Neulich schrieb ich schon mal, dass ich aus der Regierungsbildung hierzulande ausgestiegen bin. Ute hatte mir da aus der Seele gesprochen. Trotzdem, es ist erschreckend was nun hierzulande gerade in Sachen Bildungspolitik mal eben ausprobiert werden soll. Weg mit den Studiengebühren - gut für die Studenten, keine Frage, aber die Unis sollen natürlich weiterhin Gelder zum Umbau diverser Studiengänge zur Verfügung stehen - Gelder die genau woher kommen? Abitur nach 12 oder 13 Jahren? Gerade eben erst wurde G8 umgesetzt - zugegebener Maßen nicht so richtig durchdacht, im Prinzip wurde einfach ein Jahr gestrichen und die Unterrichtsstunden und Lehrinhalte auf die verbliebenen aufgeteilt. Das führte zu diversen Problemen, angefangen von nicht vorhandenen Aufenthaltsräumen oder fehlender Mittagsverpflegung über völlig überlastete Schüler und steigendem Druck. Nicht gut, kein Diskussionsbedarf. Statt aber nachzubessern, sinnvoll zu überlegen was aus den Lehrplänen gestrichen werden kann, wie man eine Mittagsverpflegung organisieren kann etc. kommt jetzt der 1A-Spitzenvorschlag: Es soll zukünftig den Schulen überlassen werden, ob sie G8 oder G9 anbieten, in Abstimmung mit den Eltern - versteht sich! Hallöchen? Gehts irgendwie noch? Zu was bitte soll das führen? Vermutlich zum absoluten Bildungschaos. Weg mit der unbegrenzten Schulwahl, weg mit den Kopfnoten - ja, man kann über beides sehr geteilter Meinung sein, aber ganz ehrlich, wenn nicht endlich mal jemand anfängt sich langfristig mit einer gescheiten Bildungspolitik auseinander zu setzen und das in den nächsten Jahren so weiter geht, dann wird jeweils mit einem Wechsel der Regierung alles wieder zurück auf Anfang gestellt.
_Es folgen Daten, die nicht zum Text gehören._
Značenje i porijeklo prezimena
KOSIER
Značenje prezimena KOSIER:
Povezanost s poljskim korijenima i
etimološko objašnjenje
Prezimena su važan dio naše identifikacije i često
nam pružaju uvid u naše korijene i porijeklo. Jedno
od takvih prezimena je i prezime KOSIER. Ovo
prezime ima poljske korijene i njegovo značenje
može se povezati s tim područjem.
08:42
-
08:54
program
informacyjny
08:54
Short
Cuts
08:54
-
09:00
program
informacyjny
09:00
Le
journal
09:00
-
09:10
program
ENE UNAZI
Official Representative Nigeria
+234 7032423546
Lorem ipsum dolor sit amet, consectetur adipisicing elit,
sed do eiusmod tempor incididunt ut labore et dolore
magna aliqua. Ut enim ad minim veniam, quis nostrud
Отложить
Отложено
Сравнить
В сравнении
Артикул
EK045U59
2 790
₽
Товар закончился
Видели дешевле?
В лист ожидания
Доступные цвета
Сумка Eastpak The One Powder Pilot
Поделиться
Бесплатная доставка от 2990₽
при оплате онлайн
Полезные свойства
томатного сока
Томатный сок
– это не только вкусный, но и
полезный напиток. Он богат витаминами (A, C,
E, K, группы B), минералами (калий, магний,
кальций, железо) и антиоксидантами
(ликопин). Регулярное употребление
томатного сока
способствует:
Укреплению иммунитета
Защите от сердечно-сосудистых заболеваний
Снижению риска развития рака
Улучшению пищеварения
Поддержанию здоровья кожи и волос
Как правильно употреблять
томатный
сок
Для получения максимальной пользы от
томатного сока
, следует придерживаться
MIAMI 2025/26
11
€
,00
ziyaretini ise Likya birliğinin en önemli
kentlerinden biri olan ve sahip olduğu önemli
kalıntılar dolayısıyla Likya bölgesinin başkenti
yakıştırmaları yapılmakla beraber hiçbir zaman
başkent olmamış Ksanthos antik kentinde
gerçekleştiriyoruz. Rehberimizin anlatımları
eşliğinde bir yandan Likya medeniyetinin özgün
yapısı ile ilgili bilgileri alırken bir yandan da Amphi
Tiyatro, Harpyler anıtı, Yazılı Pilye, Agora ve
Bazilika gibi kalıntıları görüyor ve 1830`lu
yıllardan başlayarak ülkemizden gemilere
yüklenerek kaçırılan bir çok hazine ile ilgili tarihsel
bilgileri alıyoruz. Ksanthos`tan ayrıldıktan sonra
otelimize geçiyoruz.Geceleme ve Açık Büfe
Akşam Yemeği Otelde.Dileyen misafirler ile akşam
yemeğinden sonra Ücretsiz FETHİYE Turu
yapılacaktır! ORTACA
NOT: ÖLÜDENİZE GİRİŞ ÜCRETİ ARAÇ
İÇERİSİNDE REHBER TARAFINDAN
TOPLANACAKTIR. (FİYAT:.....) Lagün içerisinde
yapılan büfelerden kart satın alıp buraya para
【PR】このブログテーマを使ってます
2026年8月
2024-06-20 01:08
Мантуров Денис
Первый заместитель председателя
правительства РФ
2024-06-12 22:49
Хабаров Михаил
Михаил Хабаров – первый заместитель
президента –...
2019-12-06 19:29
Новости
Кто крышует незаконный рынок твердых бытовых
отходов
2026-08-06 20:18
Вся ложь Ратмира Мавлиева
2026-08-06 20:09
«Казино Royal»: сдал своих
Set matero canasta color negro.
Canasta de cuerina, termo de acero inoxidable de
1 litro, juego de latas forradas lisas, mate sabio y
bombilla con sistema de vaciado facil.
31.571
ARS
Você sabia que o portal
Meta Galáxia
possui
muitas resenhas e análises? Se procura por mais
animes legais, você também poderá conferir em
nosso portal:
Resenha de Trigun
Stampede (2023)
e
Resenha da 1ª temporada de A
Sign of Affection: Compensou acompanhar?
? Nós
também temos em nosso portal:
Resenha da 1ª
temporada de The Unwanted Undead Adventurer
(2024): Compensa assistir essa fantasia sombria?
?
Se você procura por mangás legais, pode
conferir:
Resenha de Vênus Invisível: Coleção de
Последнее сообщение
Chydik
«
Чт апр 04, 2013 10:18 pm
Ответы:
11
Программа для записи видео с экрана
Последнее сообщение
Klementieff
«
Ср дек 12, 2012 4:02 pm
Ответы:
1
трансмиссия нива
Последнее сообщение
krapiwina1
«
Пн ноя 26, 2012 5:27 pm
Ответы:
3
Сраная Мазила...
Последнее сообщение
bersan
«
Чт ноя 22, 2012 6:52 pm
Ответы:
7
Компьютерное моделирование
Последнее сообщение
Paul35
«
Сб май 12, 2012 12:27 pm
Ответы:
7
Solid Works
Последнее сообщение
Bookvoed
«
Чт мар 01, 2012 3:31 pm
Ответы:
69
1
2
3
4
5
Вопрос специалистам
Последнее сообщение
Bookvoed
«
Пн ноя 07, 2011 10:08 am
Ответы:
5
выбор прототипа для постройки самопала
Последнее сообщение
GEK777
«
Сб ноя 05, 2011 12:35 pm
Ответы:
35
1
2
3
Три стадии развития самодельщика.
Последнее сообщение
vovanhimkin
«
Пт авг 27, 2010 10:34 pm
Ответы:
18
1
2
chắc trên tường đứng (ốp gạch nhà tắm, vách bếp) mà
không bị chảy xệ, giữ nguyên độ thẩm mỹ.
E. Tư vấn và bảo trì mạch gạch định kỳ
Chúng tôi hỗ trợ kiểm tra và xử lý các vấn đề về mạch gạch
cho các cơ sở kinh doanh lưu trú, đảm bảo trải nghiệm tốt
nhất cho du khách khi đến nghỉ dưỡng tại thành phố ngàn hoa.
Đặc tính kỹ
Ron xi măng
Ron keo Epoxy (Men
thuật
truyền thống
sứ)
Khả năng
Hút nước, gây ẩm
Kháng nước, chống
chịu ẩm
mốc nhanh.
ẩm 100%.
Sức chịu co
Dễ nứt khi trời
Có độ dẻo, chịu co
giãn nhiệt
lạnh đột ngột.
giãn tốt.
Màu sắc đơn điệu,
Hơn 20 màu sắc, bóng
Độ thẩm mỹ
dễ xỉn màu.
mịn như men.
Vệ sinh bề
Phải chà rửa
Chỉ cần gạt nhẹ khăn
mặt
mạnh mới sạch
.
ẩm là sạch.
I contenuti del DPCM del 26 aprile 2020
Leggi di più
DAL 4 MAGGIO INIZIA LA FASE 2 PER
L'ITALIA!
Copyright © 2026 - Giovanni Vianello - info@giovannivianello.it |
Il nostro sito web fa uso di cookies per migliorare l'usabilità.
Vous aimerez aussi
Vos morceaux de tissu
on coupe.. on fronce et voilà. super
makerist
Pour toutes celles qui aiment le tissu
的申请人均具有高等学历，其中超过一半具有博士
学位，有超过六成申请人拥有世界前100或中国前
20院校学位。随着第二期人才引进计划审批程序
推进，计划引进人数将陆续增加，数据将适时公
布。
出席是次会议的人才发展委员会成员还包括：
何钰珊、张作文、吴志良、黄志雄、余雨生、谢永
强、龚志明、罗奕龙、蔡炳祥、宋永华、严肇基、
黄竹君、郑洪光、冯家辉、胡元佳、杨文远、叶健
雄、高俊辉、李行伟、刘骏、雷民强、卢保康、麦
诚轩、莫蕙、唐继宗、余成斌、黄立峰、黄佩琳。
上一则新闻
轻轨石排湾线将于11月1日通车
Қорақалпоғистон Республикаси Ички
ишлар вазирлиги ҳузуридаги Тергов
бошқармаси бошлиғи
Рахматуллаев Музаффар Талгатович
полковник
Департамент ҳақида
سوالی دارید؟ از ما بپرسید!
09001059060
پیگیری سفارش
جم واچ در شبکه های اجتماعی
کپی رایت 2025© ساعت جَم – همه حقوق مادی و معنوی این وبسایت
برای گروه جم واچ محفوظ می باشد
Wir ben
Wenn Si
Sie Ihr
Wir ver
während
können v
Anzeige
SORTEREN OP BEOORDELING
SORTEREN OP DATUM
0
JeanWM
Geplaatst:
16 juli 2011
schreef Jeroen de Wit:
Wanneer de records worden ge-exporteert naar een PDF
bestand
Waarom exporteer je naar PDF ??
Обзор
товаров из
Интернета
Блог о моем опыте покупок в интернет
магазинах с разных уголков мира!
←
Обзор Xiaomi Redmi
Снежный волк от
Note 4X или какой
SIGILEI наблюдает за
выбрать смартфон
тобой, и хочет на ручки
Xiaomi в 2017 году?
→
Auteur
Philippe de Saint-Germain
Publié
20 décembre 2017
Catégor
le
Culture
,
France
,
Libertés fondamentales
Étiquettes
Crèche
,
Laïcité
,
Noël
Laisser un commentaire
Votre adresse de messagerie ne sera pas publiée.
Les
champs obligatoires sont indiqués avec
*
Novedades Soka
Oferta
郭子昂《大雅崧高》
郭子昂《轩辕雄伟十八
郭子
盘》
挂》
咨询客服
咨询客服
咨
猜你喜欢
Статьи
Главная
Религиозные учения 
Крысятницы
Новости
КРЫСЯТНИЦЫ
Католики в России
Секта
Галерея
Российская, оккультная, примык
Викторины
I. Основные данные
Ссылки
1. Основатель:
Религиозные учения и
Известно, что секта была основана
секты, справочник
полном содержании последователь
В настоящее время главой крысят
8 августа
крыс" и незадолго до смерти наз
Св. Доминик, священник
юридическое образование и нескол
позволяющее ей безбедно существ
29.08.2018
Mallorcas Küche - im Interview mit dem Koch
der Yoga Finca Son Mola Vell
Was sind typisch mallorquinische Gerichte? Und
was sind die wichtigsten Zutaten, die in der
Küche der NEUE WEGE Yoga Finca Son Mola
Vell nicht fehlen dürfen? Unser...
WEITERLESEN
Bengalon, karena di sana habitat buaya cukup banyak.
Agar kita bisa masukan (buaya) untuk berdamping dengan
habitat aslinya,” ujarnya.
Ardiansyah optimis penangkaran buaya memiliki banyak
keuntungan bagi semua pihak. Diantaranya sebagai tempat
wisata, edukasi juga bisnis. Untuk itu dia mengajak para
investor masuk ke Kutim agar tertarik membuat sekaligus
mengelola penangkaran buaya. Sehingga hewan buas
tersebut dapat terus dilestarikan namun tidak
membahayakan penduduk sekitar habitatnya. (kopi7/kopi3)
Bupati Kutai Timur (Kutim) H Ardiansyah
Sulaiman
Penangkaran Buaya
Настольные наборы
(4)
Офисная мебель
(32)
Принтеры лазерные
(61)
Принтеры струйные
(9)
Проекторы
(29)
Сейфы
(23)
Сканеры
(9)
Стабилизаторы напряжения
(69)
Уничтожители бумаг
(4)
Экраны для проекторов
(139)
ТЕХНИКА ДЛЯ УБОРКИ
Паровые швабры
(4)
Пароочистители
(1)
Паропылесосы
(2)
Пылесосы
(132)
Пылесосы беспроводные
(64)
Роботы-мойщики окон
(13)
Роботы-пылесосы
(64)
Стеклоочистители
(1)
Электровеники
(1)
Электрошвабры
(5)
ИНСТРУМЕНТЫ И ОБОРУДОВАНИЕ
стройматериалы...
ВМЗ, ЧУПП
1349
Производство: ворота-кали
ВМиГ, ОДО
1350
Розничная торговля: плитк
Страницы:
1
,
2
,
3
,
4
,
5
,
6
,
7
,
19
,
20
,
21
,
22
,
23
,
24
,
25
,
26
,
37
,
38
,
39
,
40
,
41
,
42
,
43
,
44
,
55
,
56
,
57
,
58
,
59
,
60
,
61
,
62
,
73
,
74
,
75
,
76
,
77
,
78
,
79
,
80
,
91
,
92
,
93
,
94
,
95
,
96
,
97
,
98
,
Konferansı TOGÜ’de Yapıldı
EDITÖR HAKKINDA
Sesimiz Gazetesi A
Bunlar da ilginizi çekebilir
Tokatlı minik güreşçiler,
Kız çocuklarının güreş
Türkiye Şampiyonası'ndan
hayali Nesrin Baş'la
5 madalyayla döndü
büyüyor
Vier Jahre so rum, vier Jahre wieder anders herum. Von hierdurch entstehenden Kosten, riesigem Bürokratieaufbau etc. mag ich gar nicht erst reden.
Was wir in Sachen Bildungspolitik brauchen ist meiner Ansicht nach völlig eindeutig. Längeres gemeinsames Lernen mindestens bis Klasse 6, stärkere individuelle Förderung sowohl für leistungsschwache als auch für leistungsstarke Kinder, verbindliche Sprachförderung, die erst endet, wenn es keine sprachlichen Defizite mehr gibt. Eine individuelle Förderung würde dazu führen auch leistungsschwache Kinder zu stärken, statt sie im Schulsystem immer weiter absteigen zu lassen und sie so schon als kleine Menschlein zu "entwerten". Stärkere Einbindung von sportlichen Aktivitäten in den Schulalltag, was für mich einen Weggang vom ausschließlichen Lernen am Vormittag bedeutet und auf jeden Fall dazu führen müsste, dass sich der Schultag bis mindestens 15 Uhr ergibt. Gleichzeitig bedeutet das, dass es in allen Schulen ein warmes gesundes und ausgewogenes Mittagessen gibt und Ernährung auch eine Rolle in der Schule spielen muss. Ziel soll es nicht sein, dass alle Kinder die Schule mit dem Abitur verlassen, keine Frage. Aber eine Intergration von Sportvereinen, Musikschulen etc. in den Schulalltag würde auch die aktuelle Diskussion um kostenlose Gutscheine für ärmere Bevölkerungsschichten erübrigen. Schule darf sich nicht auf die reine Wissensvermittlung beschränken und sämtliche soziale Kompetenzen überhaupt keine Rolle spielen. Hierbei ist aus meiner Sicht auch wichtig, dass Kinder unterschiedlicher Altersstufen gemeinsame Projekte durchführen um so von einander zu lernen.
Mit einer Bildungspolitik, die längsten vier Jahre bestand hat, werden wir - 10 Jahre nach dem ersten "Pisa-Schock und 10 Jahre in denen wir immer noch in einer Schockstarre verharren und NIX passiert ist - nichts erreichen. Schon alleine der Tatsache, dass wir einem demographischen Wandel unterliegen, der nicht mehr aufzuhalten ist, ist es geschuldet, dass wir es uns nicht leisten können, Kinder die aus einer bildungsferneren Schicht kommen im jetzigen System untergehen zu lassen, denn wir dürfen nicht vergessen, dass die Akademiker Eltern von heute im Durchschnitt weniger als ein ganzes Kind bekommen.